Cloud computing services race heating up in the region

A man guards the entrance of the Google Cloud booth of the World Economic Forum (WEF) 2018 annual meeting on January 21, 2018 in Davos, eastern Switzerland.

(AFP/Fabrice Coffrini)

A key component of the digital revolution that has swept the region is the introduction of cloud computing. Cloud computing is the practice of using a network of remote servers hosted on the internet to store, manage and process data instead of using a local server. Cloud computing has become popular among smaller, growing businesses because usually, using a cloud service is cheaper than installing a local server.

The boom of cloud computing in the world is parallel to the demand for data. Access to data has been key in driving and helping small businesses grow, improving e-commerce and developing Artificial Intelligence (AI). Cloud service providers such as Amazon Web Service, Google Cloud Platform and others offer services where you can store and access data. These services also provide business solutions from their data analytics.

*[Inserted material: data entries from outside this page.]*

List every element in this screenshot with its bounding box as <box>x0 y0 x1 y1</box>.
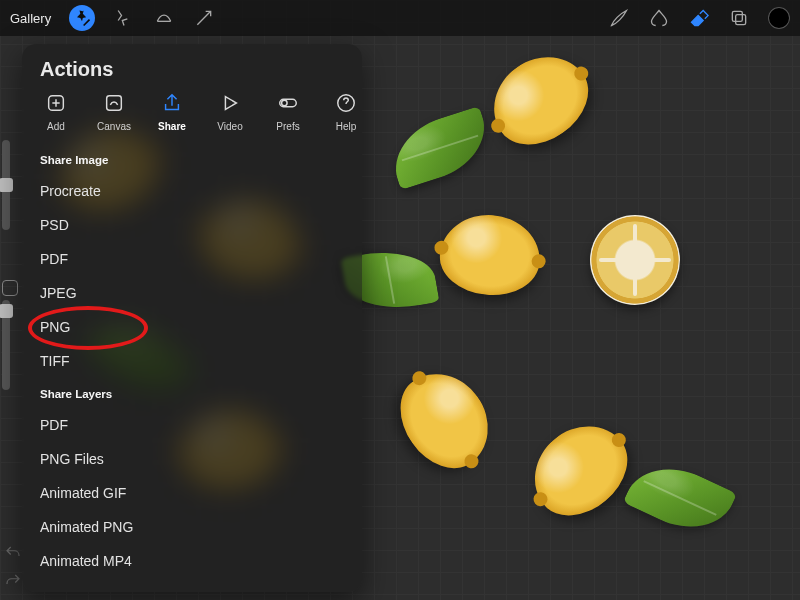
top-toolbar: Gallery <box>0 0 800 36</box>
video-icon <box>216 89 244 117</box>
share-layers-agif[interactable]: Animated GIF <box>22 476 362 510</box>
brush-button[interactable] <box>608 7 630 29</box>
tab-label: Prefs <box>264 121 312 132</box>
share-layers-pdf[interactable]: PDF <box>22 408 362 442</box>
layers-button[interactable] <box>728 7 750 29</box>
tab-video[interactable]: Video <box>206 89 254 132</box>
gallery-button[interactable]: Gallery <box>10 11 51 26</box>
tab-label: Share <box>148 121 196 132</box>
share-layers-pngfiles[interactable]: PNG Files <box>22 442 362 476</box>
share-item-pdf[interactable]: PDF <box>22 242 362 276</box>
leaf <box>384 106 496 190</box>
section-header: Share Layers <box>22 378 362 408</box>
svg-rect-3 <box>107 96 122 111</box>
svg-point-5 <box>282 100 288 106</box>
tab-label: Help <box>322 121 362 132</box>
brush-size-slider[interactable] <box>2 140 10 230</box>
tab-canvas[interactable]: Canvas <box>90 89 138 132</box>
tab-prefs[interactable]: Prefs <box>264 89 312 132</box>
selection-button[interactable] <box>153 7 175 29</box>
eraser-button[interactable] <box>688 7 710 29</box>
help-icon <box>332 89 360 117</box>
undo-button[interactable] <box>4 544 22 566</box>
tab-label: Add <box>32 121 80 132</box>
actions-button[interactable] <box>69 5 95 31</box>
tab-help[interactable]: Help <box>322 89 362 132</box>
popover-title: Actions <box>22 44 362 89</box>
prefs-icon <box>274 89 302 117</box>
share-list: Share Image Procreate PSD PDF JPEG PNG T… <box>22 142 362 588</box>
tab-label: Video <box>206 121 254 132</box>
color-well[interactable] <box>768 7 790 29</box>
tab-share[interactable]: Share <box>148 89 196 132</box>
lemon <box>437 211 544 299</box>
transform-button[interactable] <box>193 7 215 29</box>
section-header: Share Image <box>22 144 362 174</box>
share-item-jpeg[interactable]: JPEG <box>22 276 362 310</box>
leaf <box>623 451 737 544</box>
lemon-half <box>590 215 680 305</box>
share-item-png[interactable]: PNG <box>22 310 362 344</box>
canvas-icon <box>100 89 128 117</box>
lemon <box>516 407 644 533</box>
adjustments-button[interactable] <box>113 7 135 29</box>
actions-popover: Actions Add Canvas Share Video Prefs <box>22 44 362 592</box>
tab-label: Canvas <box>90 121 138 132</box>
opacity-slider[interactable] <box>2 300 10 390</box>
share-item-psd[interactable]: PSD <box>22 208 362 242</box>
tab-add[interactable]: Add <box>32 89 80 132</box>
share-layers-apng[interactable]: Animated PNG <box>22 510 362 544</box>
lemon <box>384 356 507 484</box>
svg-rect-0 <box>732 11 742 21</box>
undo-redo-group <box>4 544 22 594</box>
redo-button[interactable] <box>4 572 22 594</box>
add-icon <box>42 89 70 117</box>
share-item-procreate[interactable]: Procreate <box>22 174 362 208</box>
share-item-tiff[interactable]: TIFF <box>22 344 362 378</box>
share-icon <box>158 89 186 117</box>
svg-rect-1 <box>736 15 746 25</box>
side-toggle[interactable] <box>2 280 18 296</box>
share-layers-amp4[interactable]: Animated MP4 <box>22 544 362 578</box>
actions-tabs: Add Canvas Share Video Prefs Help <box>22 89 362 142</box>
smudge-button[interactable] <box>648 7 670 29</box>
lemon <box>476 39 604 162</box>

According to a report by the Lee Kuan Yew School of Public Policy and Microsoft released in 2017, ASEAN could benefit a lot from the introduction of cloud computing in the region. “Cloud computing is a technology whose time has come, especially for the Association of Southeast Asian Nations (ASEAN),” the report says.

Business tech website, Data Economy reported in July 2017 that the multi billion dollar Southeast Asia data centre market is forecasted to grow based on data from Technavio, a tech-based market research firm. The value of the regional data centre market is forecasted to double in the next four years. “The increase in the demand for cloud-based services is a key factor driving market growth,” said Rohan Joy Thomas, a lead analyst at Tehcnavio.

With a digital economy that’s projected to grow to US$200 billion a year in 2025 coupled with the high potential of cloud computing in the region, it is no wonder that companies are rushing into the region with their cloud computing services


Google is one of the biggest firms in the cloud storage industry and has just launched Google Cloud in Singapore last July – making it the first Google Cloud Platform (GCP) in Southeast Asia. Prior to this, the closest Google Cloud Centre was in Taiwan. The launch of the Google Cloud Platform in Singapore makes it the third one in Asia, after Taiwan and Japan.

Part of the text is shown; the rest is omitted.